Example 1: The level of the Reference Asset increases from the Initial Level of 3,000.00 to a Final Level of 3,150.00.
Reference Return: | 5.00% |
Final Settlement Value: | $1,210.00 |
Because the Reference Return is positive, the investor receives the Digital Upside Return, and the Final Settlement Value would be $1,210.00 per $1,000 Principal Amount, calculated as follows:
$1,000 + ($1,000 × Digital Upside Return)
= $1,000 + ($1,000 × 21.00%)
= $1,210.00
Example 1 shows that you will benefit from the Digital Upside Return at maturity when the Reference Return is positive.
Example 2: The level of the Reference Asset increases from the Initial Level of 3,000.00 to a Final Level of 4,800.00.
Reference Return: | 60.00% |
Final Settlement Value: | $1,210.00 |
Even if the Reference Return is positive, and greater than the Digital Upside Return, the Final Settlement Value would still be $1,210.00 per $1,000 Principal Amount of notes, calculated as follows:
$1,000 + ($1,000 × Digital Upside Return)
= $1,000 + ($1,000 × 21.00%)
= $1,210.00
Example 2 shows that you will not receive any return of your principal investment in addition to the Digital Upside Return at maturity when the Reference Return is greater than the Digital Upside Return.
Example 3: The level of the Reference Asset decreases from the Initial Level of 3,000.00 to a Final Level of 2,850.00.
Reference Return: | -5.00% |
Final Settlement Value: | $1,210.00 |
Because the Reference Return is less than zero but greater than the Buffer Level of -15%, the Final Settlement Value would be $1,210.00 per $1,000 Principal Amount of notes, calculated as follows:
$1,000 + ($1,000 × Digital Upside Return)
= $1,000 + ($1,000 × 21.00%)
= $1,210.00
Example 3 shows that you will receive the Digital Upside Return at maturity when the Reference Return is equal to or greater than the Buffer Level.
Example 4: The level of the Reference Asset decreases from the Initial Level of 3,000.00 to a Final Level of 1,800.00.
Reference Return: | -40.00% |
Final Settlement Value: | $750.00 |
Because the Reference Return is less than the Buffer Level of -15%, the Final Settlement Value would be $750.00 per $1,000 Principal Amount, calculated as follows:
$1,000 + [$1,000 × (Reference Return + 15%)]
= $1,000 + [$1,000 × (-40.00% + 15%)]
= $750.00
Example 4 shows that you are exposed on a 1-to-1 basis to declines in the level of the Reference Asset beyond the Buffer Level of -15%. YOU MAY LOSE UP TO 85% OF THE PRINCIPAL AMOUNT OF YOUR NOTES.
PS-9 |
THE euro stoxx 50® index
Description of the SX5E
The Reference Asset is composed of 50 stocks from the Eurozone (Austria, Belgium, Finland, France, Germany, Ireland, Italy, Luxembourg, the Netherlands, Portugal and Spain) portion of the STOXX Europe 600 Supersector indices.

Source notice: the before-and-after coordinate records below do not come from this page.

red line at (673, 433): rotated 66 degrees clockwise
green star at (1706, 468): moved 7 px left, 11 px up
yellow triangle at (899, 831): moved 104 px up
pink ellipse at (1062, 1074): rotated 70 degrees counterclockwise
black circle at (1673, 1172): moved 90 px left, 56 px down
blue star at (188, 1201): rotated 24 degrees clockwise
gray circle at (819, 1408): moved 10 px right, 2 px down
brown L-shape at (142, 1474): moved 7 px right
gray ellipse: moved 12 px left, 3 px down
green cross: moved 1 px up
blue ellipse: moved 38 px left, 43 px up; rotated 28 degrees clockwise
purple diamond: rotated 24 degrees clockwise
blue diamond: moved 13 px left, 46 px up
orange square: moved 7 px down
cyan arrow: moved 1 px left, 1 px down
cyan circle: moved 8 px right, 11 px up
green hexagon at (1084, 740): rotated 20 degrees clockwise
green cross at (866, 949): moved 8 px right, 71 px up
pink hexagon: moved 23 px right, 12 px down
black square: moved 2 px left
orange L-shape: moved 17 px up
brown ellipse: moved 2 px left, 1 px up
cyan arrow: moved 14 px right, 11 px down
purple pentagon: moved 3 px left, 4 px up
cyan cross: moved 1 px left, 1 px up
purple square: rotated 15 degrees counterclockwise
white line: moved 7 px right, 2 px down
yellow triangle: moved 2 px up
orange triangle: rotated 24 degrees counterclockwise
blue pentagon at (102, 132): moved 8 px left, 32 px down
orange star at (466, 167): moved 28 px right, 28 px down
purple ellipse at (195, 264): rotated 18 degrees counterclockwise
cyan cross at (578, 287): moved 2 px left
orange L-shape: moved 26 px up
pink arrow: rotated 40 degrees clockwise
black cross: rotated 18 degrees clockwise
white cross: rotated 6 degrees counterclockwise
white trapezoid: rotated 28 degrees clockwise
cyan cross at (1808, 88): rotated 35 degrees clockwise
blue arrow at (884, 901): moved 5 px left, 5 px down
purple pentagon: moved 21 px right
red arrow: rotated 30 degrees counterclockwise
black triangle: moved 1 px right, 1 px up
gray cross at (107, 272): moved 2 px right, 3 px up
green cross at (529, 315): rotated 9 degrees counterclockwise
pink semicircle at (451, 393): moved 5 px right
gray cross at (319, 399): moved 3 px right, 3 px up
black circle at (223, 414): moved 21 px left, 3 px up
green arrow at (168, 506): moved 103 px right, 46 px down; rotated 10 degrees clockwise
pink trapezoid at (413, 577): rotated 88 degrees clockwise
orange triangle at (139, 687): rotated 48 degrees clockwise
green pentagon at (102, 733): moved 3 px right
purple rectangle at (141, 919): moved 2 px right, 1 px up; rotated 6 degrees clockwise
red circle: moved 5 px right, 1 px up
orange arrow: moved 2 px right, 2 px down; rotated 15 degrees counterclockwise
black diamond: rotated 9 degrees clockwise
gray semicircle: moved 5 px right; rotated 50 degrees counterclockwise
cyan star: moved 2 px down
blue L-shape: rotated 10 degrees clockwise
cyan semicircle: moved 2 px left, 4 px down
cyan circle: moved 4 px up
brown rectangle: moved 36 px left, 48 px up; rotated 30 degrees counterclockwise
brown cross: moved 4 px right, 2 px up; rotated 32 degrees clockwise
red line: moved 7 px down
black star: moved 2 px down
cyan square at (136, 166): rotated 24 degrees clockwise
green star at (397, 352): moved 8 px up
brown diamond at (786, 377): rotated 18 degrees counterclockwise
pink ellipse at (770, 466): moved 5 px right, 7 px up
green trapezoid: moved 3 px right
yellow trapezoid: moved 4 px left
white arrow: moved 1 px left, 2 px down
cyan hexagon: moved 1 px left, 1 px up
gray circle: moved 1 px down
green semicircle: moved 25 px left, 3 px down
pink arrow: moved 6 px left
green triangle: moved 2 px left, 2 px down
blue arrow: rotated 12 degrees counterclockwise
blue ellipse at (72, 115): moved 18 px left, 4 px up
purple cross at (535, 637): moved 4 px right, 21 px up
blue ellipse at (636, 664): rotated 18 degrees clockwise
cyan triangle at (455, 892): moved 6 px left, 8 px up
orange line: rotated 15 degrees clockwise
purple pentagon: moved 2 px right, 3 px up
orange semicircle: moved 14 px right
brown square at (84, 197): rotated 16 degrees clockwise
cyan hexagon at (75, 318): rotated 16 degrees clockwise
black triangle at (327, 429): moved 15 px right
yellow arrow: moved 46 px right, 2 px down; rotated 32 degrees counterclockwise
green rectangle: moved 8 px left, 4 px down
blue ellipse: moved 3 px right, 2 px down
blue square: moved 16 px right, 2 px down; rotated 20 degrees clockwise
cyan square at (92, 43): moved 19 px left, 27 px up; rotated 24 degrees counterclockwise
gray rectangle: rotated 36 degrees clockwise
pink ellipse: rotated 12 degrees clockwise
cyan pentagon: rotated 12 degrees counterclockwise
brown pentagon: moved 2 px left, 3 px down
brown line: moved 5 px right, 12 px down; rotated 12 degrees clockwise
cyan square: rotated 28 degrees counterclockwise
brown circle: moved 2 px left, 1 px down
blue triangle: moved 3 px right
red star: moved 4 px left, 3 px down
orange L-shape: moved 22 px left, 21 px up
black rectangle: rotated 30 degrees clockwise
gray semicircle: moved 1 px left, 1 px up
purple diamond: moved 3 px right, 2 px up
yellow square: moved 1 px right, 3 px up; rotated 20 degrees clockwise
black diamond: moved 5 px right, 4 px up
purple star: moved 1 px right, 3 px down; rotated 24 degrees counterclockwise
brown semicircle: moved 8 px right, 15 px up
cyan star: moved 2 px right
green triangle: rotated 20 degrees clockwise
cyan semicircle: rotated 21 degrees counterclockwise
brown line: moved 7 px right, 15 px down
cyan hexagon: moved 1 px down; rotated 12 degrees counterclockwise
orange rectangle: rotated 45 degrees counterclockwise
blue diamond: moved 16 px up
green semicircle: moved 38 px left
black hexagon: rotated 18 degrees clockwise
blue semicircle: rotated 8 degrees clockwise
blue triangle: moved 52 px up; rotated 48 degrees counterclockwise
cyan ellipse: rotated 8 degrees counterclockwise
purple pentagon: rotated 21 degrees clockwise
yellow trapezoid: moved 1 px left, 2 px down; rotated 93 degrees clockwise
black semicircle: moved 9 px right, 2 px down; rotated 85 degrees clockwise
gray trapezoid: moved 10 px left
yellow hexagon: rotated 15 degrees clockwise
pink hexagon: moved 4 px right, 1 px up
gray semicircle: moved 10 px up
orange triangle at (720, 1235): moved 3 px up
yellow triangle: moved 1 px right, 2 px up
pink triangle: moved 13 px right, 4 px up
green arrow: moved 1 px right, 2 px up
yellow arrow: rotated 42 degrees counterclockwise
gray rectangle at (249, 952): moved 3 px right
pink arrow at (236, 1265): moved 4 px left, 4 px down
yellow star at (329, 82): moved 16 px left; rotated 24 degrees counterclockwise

The STOXX Europe 600 Supersector indices contain the 600 largest stocks traded on the major exchanges of 18 European countries and are organized into the following 19 Supersectors: automobiles & parts; banks; basic resources; chemicals; construction & materials; financial services; food & beverage; health care; industrial goods & services; insurance; media; oil & gas; personal & household goods; real estate; retail; technology; telecommunications; travel & leisure and utilities.
For more information about the SX5E, see “The EURO STOXX 50® Index” on page S-12 of the accompanying Equity Index Underlying Supplement. |
Historical Performance of the SX5E
The following graph sets forth the historical performance of the SX5E based on the daily historical closing levels from January 1, 2008 through July 26, 2018. We obtained the closing levels below from the Bloomberg Professional® service. We have not undertaken any independent review of, or made any due diligence inquiry with respect to, the information obtained from the Bloomberg Professional® service.
|
The historical levels of the SX5E should not be taken as an indication of future performance, and no assurance can be given as to the Official Closing Level of the SX5E on the Final Valuation Date.
PS-10 |
EVENTS OF DEFAULT AND ACCELERATION
If the notes have become immediately due and payable following an Event of Default (as defined in the accompanying prospectus) with respect to the notes, the calculation agent will determine the accelerated payment due and payable at maturity in the same general manner as described in “Payment at Maturity” in this pricing supplement. In that case, the scheduled trading day immediately preceding the date of acceleration will be used as the Final Valuation Date for purposes of determining the Reference Return, and the accelerated Maturity Date will be three business days after the accelerated Final Valuation Date. If a Market Disruption Event exists with respect to the Reference Asset on that scheduled trading day, then the accelerated Final Valuation Date for the Reference Asset will be postponed for up to five scheduled trading days (in the same manner used for postponing the originally scheduled Final Valuation Date). The accelerated Maturity Date will also be postponed by an equal number of business days.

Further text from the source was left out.